Side effects of medicine showing up

THERE was no question as to my physical fitness; a walk for an hour or two induced tiredness but not weariness.

Then the inexplicable happened.  Within a couple of hundred metres of a routine walk I experienced extremes of muscle fatigue associated with activity like climbing a steep hill.  I let it go; maybe it was the effects of last night’s wine.

I rarely drink so when a week later the same happened I was concerned.  When taking a stroll I was fine but the slightest exertion put 20 years on me.  I nearly passed out when, in Cartagena, I ran up a few steps and then had to hold a wall for support.

The crunch came when I took a two kilometre walk. The first kilometre was do-able but soon afterwards I was obliged to take 10 minutes recovery in a friend’s shop. I was frightened.

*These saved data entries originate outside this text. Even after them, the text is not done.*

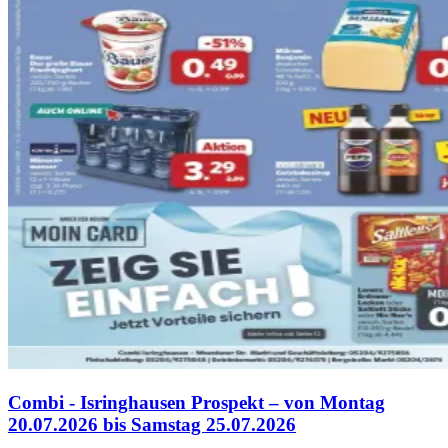
Combi - Isringhausen Prospekt – von Montag
20.07.2026 bis Samstag 25.07.2026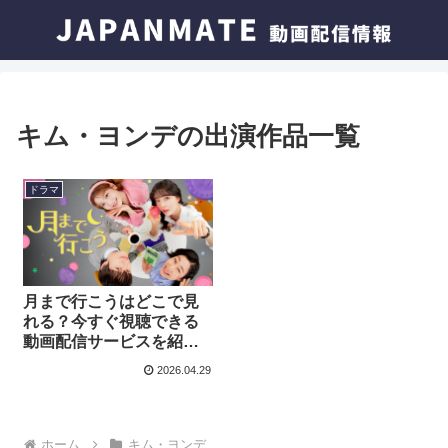
キム・ヨンデの出演作品一覧
ドラマ
月まで行こうはどこで見
れる？今すぐ視聴できる
動画配信サービスを紹
介！
2026.04.29
ホーム
キム・ヨンデ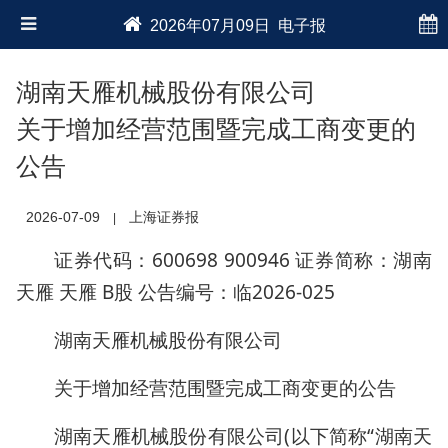
2026年07月09日 电子报
湖南天雁机械股份有限公司
关于增加经营范围暨完成工商变更的
公告
2026-07-09
上海证券报
|
证券代码：600698 900946 证券简称：湖南
天雁 天雁 B股 公告编号：临2026-025
湖南天雁机械股份有限公司
关于增加经营范围暨完成工商变更的公告
湖南天雁机械股份有限公司(以下简称“湖南天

If you cannot walk such a short distance without feeling nauseous, light-headed and totally fatigued you are in effect disabled.

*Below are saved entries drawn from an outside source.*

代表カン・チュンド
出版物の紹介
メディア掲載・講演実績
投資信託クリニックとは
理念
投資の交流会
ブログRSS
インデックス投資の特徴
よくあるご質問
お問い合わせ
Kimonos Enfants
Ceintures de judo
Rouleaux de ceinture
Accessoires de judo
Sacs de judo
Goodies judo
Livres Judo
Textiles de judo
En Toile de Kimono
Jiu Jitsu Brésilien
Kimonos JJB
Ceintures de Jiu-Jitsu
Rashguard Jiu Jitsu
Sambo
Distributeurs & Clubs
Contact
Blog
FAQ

It was one of the bleakest moments of my life.  Too proud to call a friend for a lift I set out on the last stretch. I made it through my door and collapsed.  There was one ray of hope for I had just walked the Road to Damascus.

On the last fatigued leg the vital clue revealed itself. On and off statins since 2004 symptoms of fatigue and light-headedness had occurred on earlier occasions.

Atorvastatina (statins) are commonly prescribed anti-cholesterol drugs.  Whenever I associated this drug with my ailment and stopped taking it, my fitness returned.

It wasn’t in the mind, for whenever I resumed at a doctor’s urging the side effects returned.

Without the statins I enjoyed full health often remarked on. Then, last summer, a doctor friend gave me a good dressing down.  I was told the advantages outweighed the disadvantages and pensively I resumed taking statins.

As soon as I recovered from my distress I went to Google and typed in, ‘statins side effects.’ I was vindicated and at the same time horrified.  There was encyclopaedic fully qualified disquiet about the side effects of statin drugs.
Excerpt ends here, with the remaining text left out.